= WHAT TO PRODUCE =
The output should be the line containing "Läs mer om tjänsten, täckningsgrad" and every later line of the records, exactly as written, and nothing else.
##########
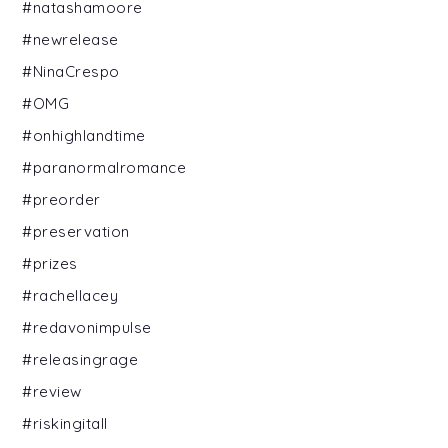
#natashamoore
#newrelease
#NinaCrespo
#OMG
#onhighlandtime
#paranormalromance
#preorder
#preservation
#prizes
#rachellacey
#redavonimpulse
#releasingrage
#review
#riskingitall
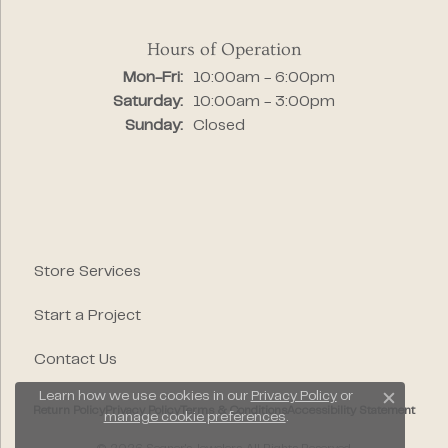
Hours of Operation
Monday - Friday:
Mon-Fri:
10:00am - 6:00pm
Saturday:
10:00am - 3:00pm
Sunday:
Closed
Store Services
Start a Project
Contact Us
Learn how we use cookies in our
Privacy Policy
or
Close c
Return Policy
Privacy Policy
Terms & Conditions
Accessibility Statement
manage cookie preferences
.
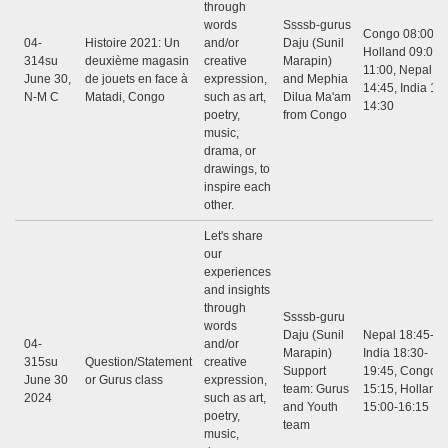
through
words
Ssssb-gurus
Congo 08:00 - 
04-
Histoire 2021: Un
and/or
Daju (Sunil
Holland 09:00 -
314su
deuxième magasin
creative
Marapin)
11:00, Nepal 12
June 30,
de jouets en face à
expression,
and Mephia
14:45, India 12:
N-M C
Matadi, Congo
such as art,
Dilua Ma'am
14:30
poetry,
from Congo
music,
drama, or
drawings, to
inspire each
other.
Let's share
our
experiences
and insights
through
Ssssb-guru
words
Daju (Sunil
Nepal 18:45-20
04-
and/or
Marapin)
India 18:30-
315su
Question/Statement
creative
Support
19:45, Congo: 
June 30
or Gurus class
expression,
team: Gurus
15:15, Holland
2024
such as art,
and Youth
15:00-16:15
poetry,
team
music,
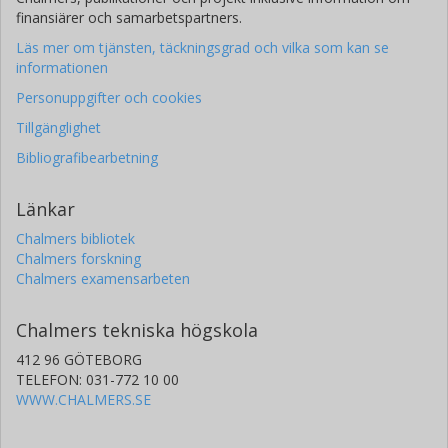
finansiärer och samarbetspartners.
Läs mer om tjänsten, täckningsgrad och vilka som kan se
informationen
Personuppgifter och cookies
Tillgänglighet
Bibliografibearbetning
Länkar
Chalmers bibliotek
Chalmers forskning
Chalmers examensarbeten
Chalmers tekniska högskola
412 96 GÖTEBORG
TELEFON: 031-772 10 00
WWW.CHALMERS.SE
##########
= REPLY =
Läs mer om tjänsten, täckningsgrad och vilka som kan se
informationen
Personuppgifter och cookies
Tillgänglighet
Bibliografibearbetning
Länkar
Chalmers bibliotek
Chalmers forskning
Chalmers examensarbeten
Chalmers tekniska högskola
412 96 GÖTEBORG
TELEFON: 031-772 10 00
WWW.CHALMERS.SE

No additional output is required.